In [1]:
import numpy as np
import pandas as pd

In [2]:
d = {'A': [1, 2, np.nan], 'B': [5, np.nan, np.nan], 'C': [6, np.nan, np.nan], 'D': [7, np.nan, np.nan]}
d

{'A': [1, 2, nan], 'B': [5, nan, nan], 'C': [6, nan, nan], 'D': [7, nan, nan]}

In [4]:
df = pd.DataFrame(d)
df

Unnamed: 0,A,B,C,D
0,1.0,5.0,6.0,7.0
1,2.0,,,
2,,,,


# Dropping NaN values

In [10]:
df.dropna(axis=0, inplace=False)

Unnamed: 0,A,B,C,D
0,1.0,5.0,6.0,7.0


In [11]:
df.dropna(axis=1, inplace=False)

0
1
2


In [15]:
df.dropna(axis=0, thresh=1, inplace=False) # threshold of 1

Unnamed: 0,A,B,C,D
0,1.0,5.0,6.0,7.0
1,2.0,,,


# Filling instead of dropping

In [16]:
df.fillna(value='Failed')

Unnamed: 0,A,B,C,D
0,1.0,5.0,6.0,7.0
1,2.0,Failed,Failed,Failed
2,Failed,Failed,Failed,Failed


### Filling based on mean

In [17]:
df['A']

0    1.0
1    2.0
2    NaN
Name: A, dtype: float64

In [19]:
df['A'].fillna(value=df['A'].mean())

0    1.0
1    2.0
2    1.5
Name: A, dtype: float64

## fillna and dropna in Pandas

Pandas provides two useful methods for handling missing data: `fillna` and `dropna`. Here's an explanation of how to use each method:

### fillna

The `fillna` method is used to fill missing values (NaN) in a DataFrame or Series with a specified value or method. Here are some key points about `fillna`:

- You can pass a scalar value to fill all missing values with that value[1][2]:

```python
df.fillna(0, inplace=True)
```

- You can pass a dictionary to fill specific columns with different values[1][2]:

```python
df.fillna({'A': 0, 'B': 'missing'})
```

- The `method` parameter allows you to fill missing values using a forward-fill (`ffill`), back-fill (`bfill`), or interpolation[1][2]:

```python
df.fillna(method='ffill')
```

- Setting `inplace=True` modifies the original DataFrame, otherwise a new DataFrame is returned[1][2]

### dropna

The `dropna` method is used to drop rows or columns containing missing values from a DataFrame. Key points about `dropna`:

- By default it drops rows where any column has a missing value[3][4]:

```python
df.dropna()
```

- Setting `how='all'` only drops rows where all values are missing[3]
- Use `subset` to specify which columns to consider for dropping rows[3][4]:

```python
df.dropna(subset=['A', 'B'])
```

- Set `axis=1` to drop columns instead of rows[4]
- Setting `inplace=True` modifies the original DataFrame[3][4]

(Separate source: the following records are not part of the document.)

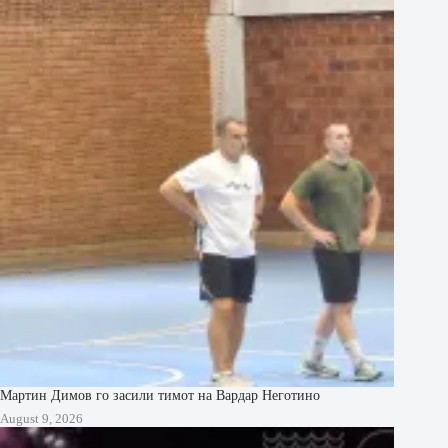
Мартин Димов го засили тимот на Вардар Неготино
August 9, 2026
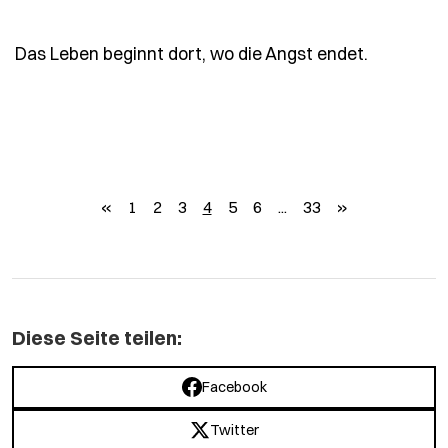
- Spruch 
Das Leben beginnt dort, wo die Angst endet.
zurück
weiter
«
1
2
3
4
5
6
...
33
»
Diese Seite teilen:
Facebook
Twitter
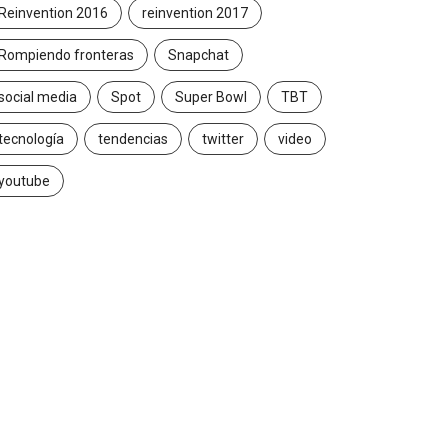
Reinvention 2016
reinvention 2017
Rompiendo fronteras
Snapchat
social media
Spot
Super Bowl
TBT
tecnología
tendencias
twitter
video
youtube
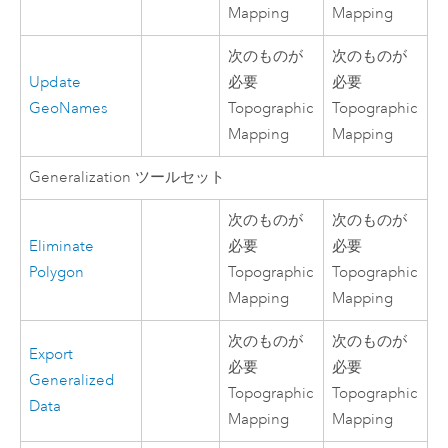
Mapping
Mapping
次のものが
次のものが
Update
必要
必要
GeoNames
Topographic
Topographic
Mapping
Mapping
Generalization ツールセット
次のものが
次のものが
Eliminate
必要
必要
Polygon
Topographic
Topographic
Mapping
Mapping
次のものが
次のものが
Export
必要
必要
Generalized
Topographic
Topographic
Data
Mapping
Mapping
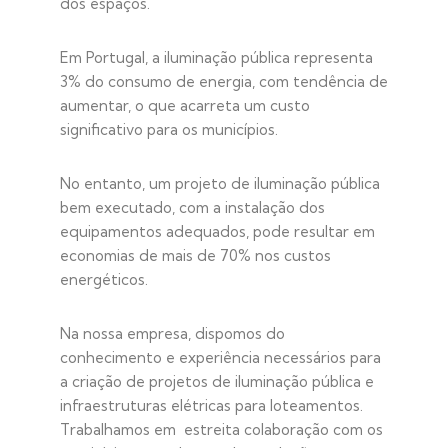
dos espaços.
Em Portugal, a iluminação pública representa
3% do consumo de energia, com tendência de
aumentar, o que acarreta um custo
significativo para os municípios.
No entanto, um projeto de iluminação pública
bem executado, com a instalação dos
equipamentos adequados, pode resultar em
economias de mais de 70% nos custos
energéticos.
Na nossa empresa, dispomos do
conhecimento e experiência necessários para
a criação de projetos de iluminação pública e
infraestruturas elétricas para loteamentos.
Trabalhamos em estreita colaboração com os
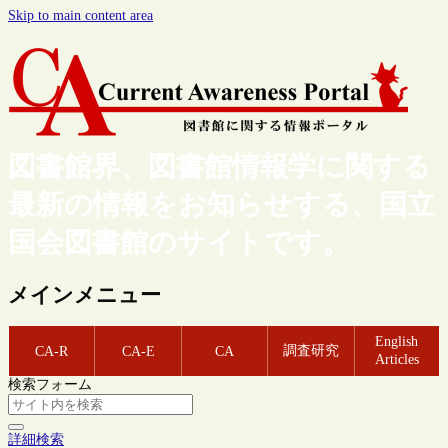
Skip to main content area
図書館界、図書館情報学に関する
最新の情報をお知らせする、国立
国会図書館のサイトです。
メインメニュー
English
調査研究
CA-R
CA-E
CA
Articles
検索フォーム
詳細検索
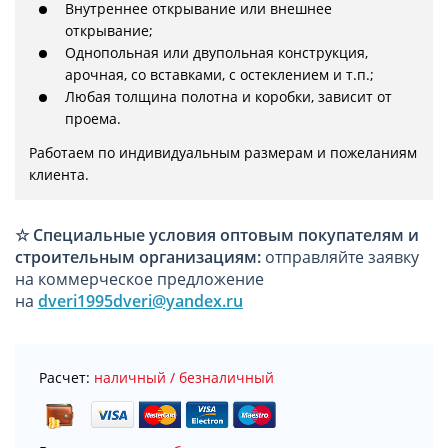
Внутреннее открывание или внешнее
открывание;
Однопольная или двупольная конструкция,
арочная, со вставками, с остеклением и т.п.;
Любая толщина полотна и коробки, зависит от
проема.
Работаем по индивидуальным размерам и пожеланиям 
клиента.
☆
Специальные условия оптовым покупателям и
строительным организациям:
отправляйте заявку
на коммерческое предложение
на
dveri1995dveri@yandex.ru
Расчет:
наличный / безналичный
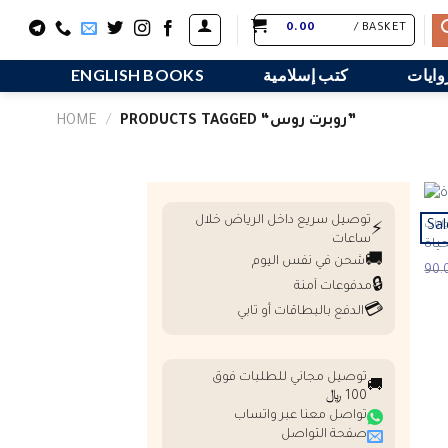
Skip
0.00
BASKET /
to
content
وايات
كتب إسلامية
ENGLISH BOOKS
PRODUCTS TAGGED “روبرت روس”
/
HOME
توصيل سريع داخل الرياض خلال
Sal
ايات
⚡
ساعات
حياة
🚚
شحن في نفس اليوم
🔒
مدفوعات آمنة
💳
الدفع بالبطاقات أو تابي
توصيل مجاني للطلبات فوق
🚚
100 ﷼
تواصل معنا عبر واتساب
صفحة التواصل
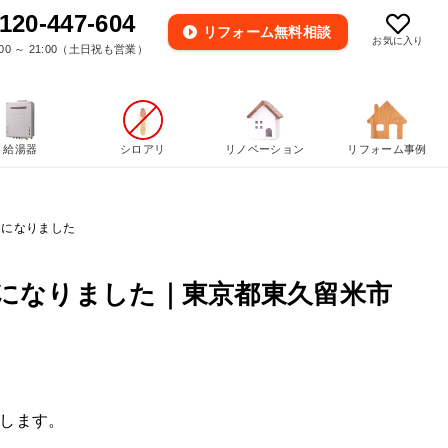
120-447-604
リフォーム
無料相談
お気に入り
00 ～ 21:00（土日祝も営業）
給湯器
シロアリ
リノベーション
リフォーム事例
間になりました
になりました｜東京都東久留米市
します。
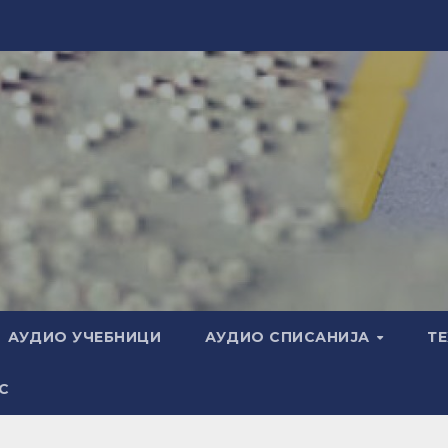
АУДИО УЧЕБНИЦИ
АУДИО СПИСАНИЈА
Т
С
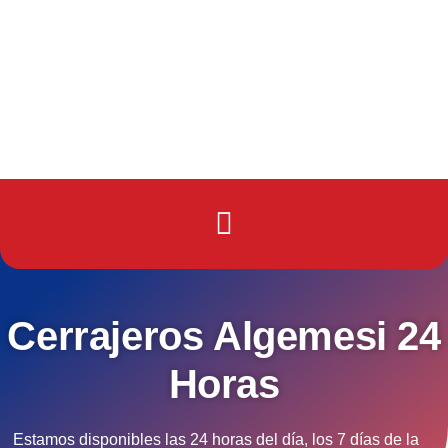
Cerrajeros Algemesi 24
Horas
Estamos disponibles las 24 horas del día, los 7 días de la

In summary, `fillna` is used to replace missing values, while `dropna` removes rows or columns containing NaNs. Both methods provide flexibility to handle missing data in Pandas DataFrames and Series.

Citations:

[1] https://slidescope.com/handling-missing-data-with-fillna-dropna-and-interpolate-in-pandas-lesson-6/

[2] https://www.w3schools.com/python/pandas/ref_df_fillna.asp

[3] https://pandas.pydata.org/docs/reference/api/pandas.DataFrame.dropna.html

[4] https://stackoverflow.com/questions/60832099/what-should-i-do-to-solve-my-problem-with-dropna-and-fillna-in-python

[5] https://pandas.pydata.org/docs/reference/api/pandas.DataFrame.fillna.html

------------
The `fillna` method in Pandas is a powerful tool for handling missing values (NaN) in DataFrames and Series. It allows users to fill these missing values with specified values or methods, enhancing data integrity and usability during analysis.

### Syntax

The basic syntax of the `fillna` method is as follows:

```python
DataFrame.fillna(value=None, method=None, axis=None, inplace=False, limit=None, downcast=None, **kwargs)
```

### Parameters

- **value**: This can be a scalar, dictionary, Series, or DataFrame. It specifies the value(s) to use for filling NaN values. For example, you can fill all NaNs with a specific number or use a dictionary to fill different columns with different values.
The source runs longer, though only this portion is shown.